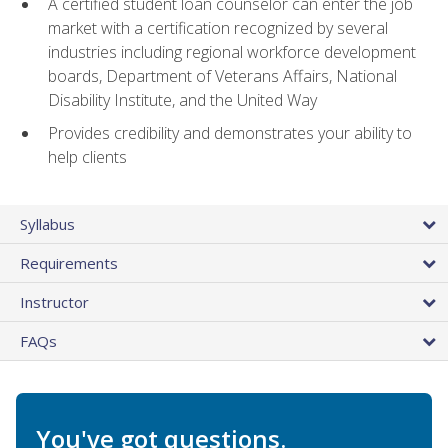
A certified student loan counselor can enter the job
market with a certification recognized by several
industries including regional workforce development
boards, Department of Veterans Affairs, National
Disability Institute, and the United Way
Provides credibility and demonstrates your ability to
help clients
Syllabus
Requirements
Instructor
FAQs
You've got questions.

▶ [EXERCISE REQUIREMENTS]
Although the records above contain pictures, output every line exactly and leave the pictures out.

▶ [RESULT]
A certified student loan counselor can enter the job
market with a certification recognized by several
industries including regional workforce development
boards, Department of Veterans Affairs, National
Disability Institute, and the United Way
Provides credibility and demonstrates your ability to
help clients
Syllabus
Requirements
Instructor
FAQs
You've got questions.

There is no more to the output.